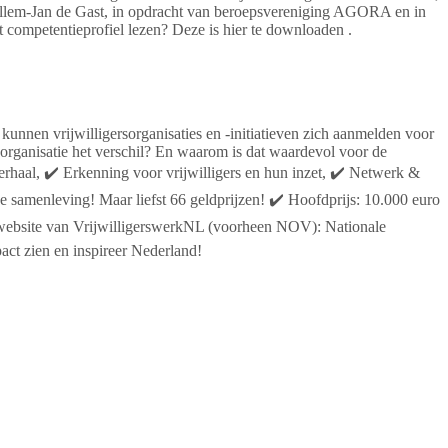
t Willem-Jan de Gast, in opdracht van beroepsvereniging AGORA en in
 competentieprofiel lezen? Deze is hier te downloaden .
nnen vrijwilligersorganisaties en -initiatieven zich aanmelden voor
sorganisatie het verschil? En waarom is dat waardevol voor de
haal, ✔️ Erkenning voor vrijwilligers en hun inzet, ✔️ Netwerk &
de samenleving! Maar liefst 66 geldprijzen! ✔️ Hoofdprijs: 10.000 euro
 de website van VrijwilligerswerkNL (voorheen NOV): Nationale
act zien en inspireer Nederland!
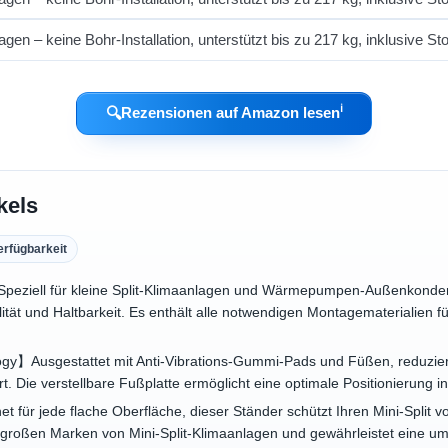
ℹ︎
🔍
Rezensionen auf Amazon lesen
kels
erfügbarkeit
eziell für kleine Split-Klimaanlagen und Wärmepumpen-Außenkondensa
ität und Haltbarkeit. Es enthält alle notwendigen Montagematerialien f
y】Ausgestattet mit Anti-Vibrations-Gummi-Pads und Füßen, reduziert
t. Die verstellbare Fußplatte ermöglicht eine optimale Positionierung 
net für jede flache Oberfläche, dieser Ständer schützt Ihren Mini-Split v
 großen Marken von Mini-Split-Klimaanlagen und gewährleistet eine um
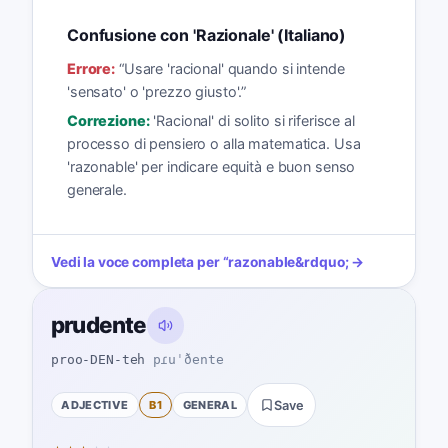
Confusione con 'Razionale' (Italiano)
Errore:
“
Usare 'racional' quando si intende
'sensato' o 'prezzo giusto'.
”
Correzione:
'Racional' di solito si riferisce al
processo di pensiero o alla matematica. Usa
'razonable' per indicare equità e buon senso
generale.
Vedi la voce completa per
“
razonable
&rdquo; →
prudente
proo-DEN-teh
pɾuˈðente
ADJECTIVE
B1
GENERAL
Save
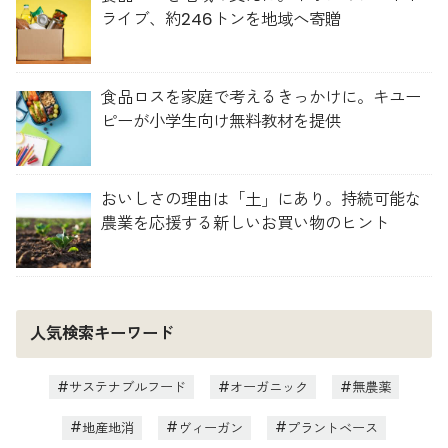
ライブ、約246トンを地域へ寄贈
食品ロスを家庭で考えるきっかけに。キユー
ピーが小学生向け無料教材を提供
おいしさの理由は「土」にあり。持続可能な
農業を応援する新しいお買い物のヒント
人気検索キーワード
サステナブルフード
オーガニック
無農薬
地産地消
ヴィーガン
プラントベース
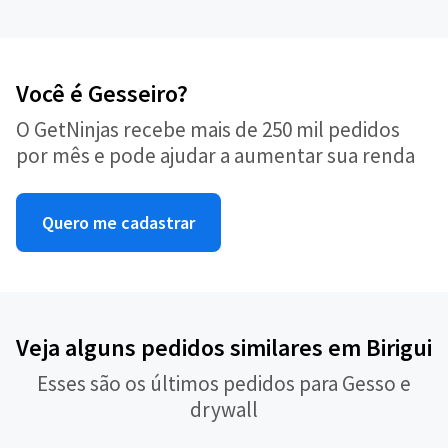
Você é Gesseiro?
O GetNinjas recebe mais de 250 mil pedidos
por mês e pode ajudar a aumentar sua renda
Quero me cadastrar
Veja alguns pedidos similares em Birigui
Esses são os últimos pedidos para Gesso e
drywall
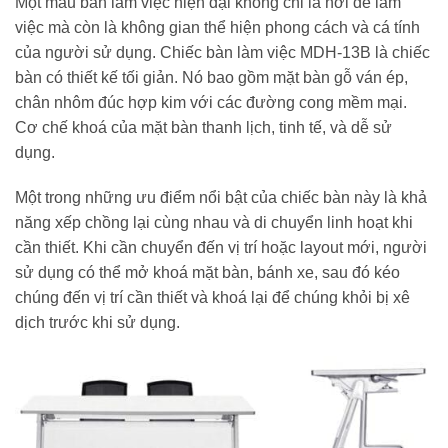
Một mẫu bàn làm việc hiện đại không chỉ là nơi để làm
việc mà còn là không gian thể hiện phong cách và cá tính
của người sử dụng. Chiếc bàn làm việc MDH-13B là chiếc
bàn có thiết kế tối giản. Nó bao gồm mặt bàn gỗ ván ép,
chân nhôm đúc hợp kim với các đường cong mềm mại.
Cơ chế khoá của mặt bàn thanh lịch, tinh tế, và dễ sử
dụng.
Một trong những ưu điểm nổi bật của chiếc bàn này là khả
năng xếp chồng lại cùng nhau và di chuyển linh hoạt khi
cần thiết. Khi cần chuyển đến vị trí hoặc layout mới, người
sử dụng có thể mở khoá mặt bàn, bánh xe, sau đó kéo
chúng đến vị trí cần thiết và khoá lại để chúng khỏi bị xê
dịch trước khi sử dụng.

::::

= The problem =
Copy nothing but the lines from the line that contains "ライブ、約246トンを地域へ寄贈" through the end of the listing, exactly, and keep pictures out of it.

= Response to this task =
ライブ、約246トンを地域へ寄贈
食品ロスを家庭で考えるきっかけに。キユー
ピーが小学生向け無料教材を提供
おいしさの理由は「土」にあり。持続可能な
農業を応援する新しいお買い物のヒント
人気検索キーワード
サステナブルフード
オーガニック
無農薬
地産地消
ヴィーガン
プラントベース
Você é Gesseiro?
O GetNinjas recebe mais de 250 mil pedidos
por mês e pode ajudar a aumentar sua renda
Quero me cadastrar
Veja alguns pedidos similares em Birigui
Esses são os últimos pedidos para Gesso e
drywall
Một mẫu bàn làm việc hiện đại không chỉ là nơi để làm
việc mà còn là không gian thể hiện phong cách và cá tính
của người sử dụng. Chiếc bàn làm việc MDH-13B là chiếc
bàn có thiết kế tối giản. Nó bao gồm mặt bàn gỗ ván ép,
chân nhôm đúc hợp kim với các đường cong mềm mại.
Cơ chế khoá của mặt bàn thanh lịch, tinh tế, và dễ sử
dụng.
Một trong những ưu điểm nổi bật của chiếc bàn này là khả
năng xếp chồng lại cùng nhau và di chuyển linh hoạt khi
cần thiết. Khi cần chuyển đến vị trí hoặc layout mới, người
sử dụng có thể mở khoá mặt bàn, bánh xe, sau đó kéo
chúng đến vị trí cần thiết và khoá lại để chúng khỏi bị xê
dịch trước khi sử dụng.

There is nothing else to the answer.